#### [MATERIAL FOR THE TASK]
▼▼▼

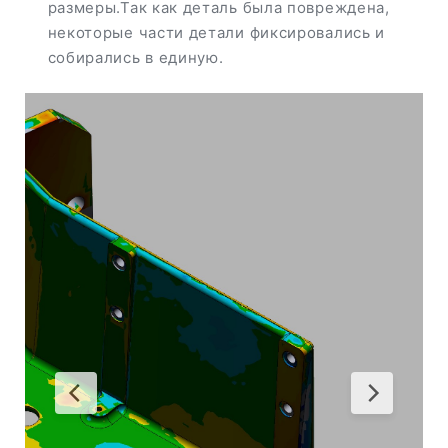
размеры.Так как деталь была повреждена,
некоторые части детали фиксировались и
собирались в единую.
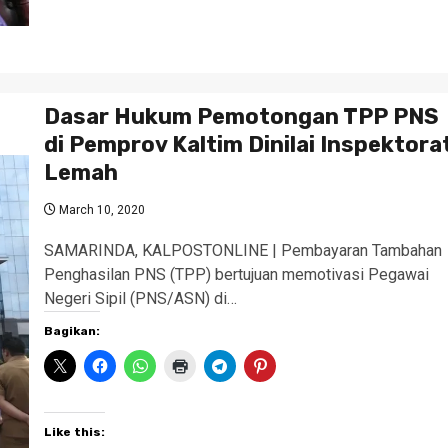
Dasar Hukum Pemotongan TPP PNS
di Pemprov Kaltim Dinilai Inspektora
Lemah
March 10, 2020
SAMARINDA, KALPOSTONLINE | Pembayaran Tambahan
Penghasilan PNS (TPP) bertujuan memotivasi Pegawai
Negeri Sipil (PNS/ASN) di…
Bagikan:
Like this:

▲▲▲
▼▼▼

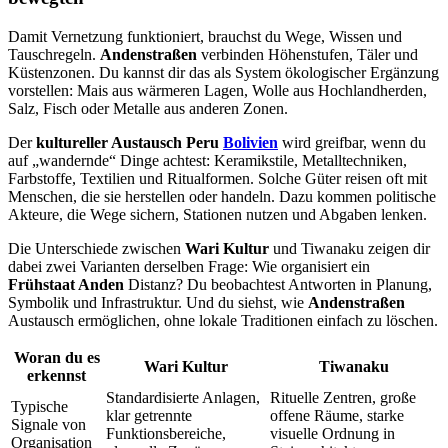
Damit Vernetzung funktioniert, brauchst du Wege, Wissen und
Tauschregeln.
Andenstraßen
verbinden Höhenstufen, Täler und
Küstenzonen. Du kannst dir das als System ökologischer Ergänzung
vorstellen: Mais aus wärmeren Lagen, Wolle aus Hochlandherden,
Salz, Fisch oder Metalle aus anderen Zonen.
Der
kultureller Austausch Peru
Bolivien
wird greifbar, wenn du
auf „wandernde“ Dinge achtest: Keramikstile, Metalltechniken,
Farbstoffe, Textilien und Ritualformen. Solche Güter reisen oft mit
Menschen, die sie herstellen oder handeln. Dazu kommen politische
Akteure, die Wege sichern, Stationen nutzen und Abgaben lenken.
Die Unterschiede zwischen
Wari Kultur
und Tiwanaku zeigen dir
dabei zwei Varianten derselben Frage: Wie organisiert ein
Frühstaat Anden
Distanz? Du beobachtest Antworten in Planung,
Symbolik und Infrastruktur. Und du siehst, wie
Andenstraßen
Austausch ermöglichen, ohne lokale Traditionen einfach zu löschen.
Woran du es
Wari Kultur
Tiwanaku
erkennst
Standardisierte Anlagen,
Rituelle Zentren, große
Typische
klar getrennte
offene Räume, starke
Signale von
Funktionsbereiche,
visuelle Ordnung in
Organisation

▲▲▲

#### [WHAT TO WORK ON]
If a line contains the word "Wege", count it; give the total for the entries above and nothing else.

#### [EXERCISE SOLUTION]
2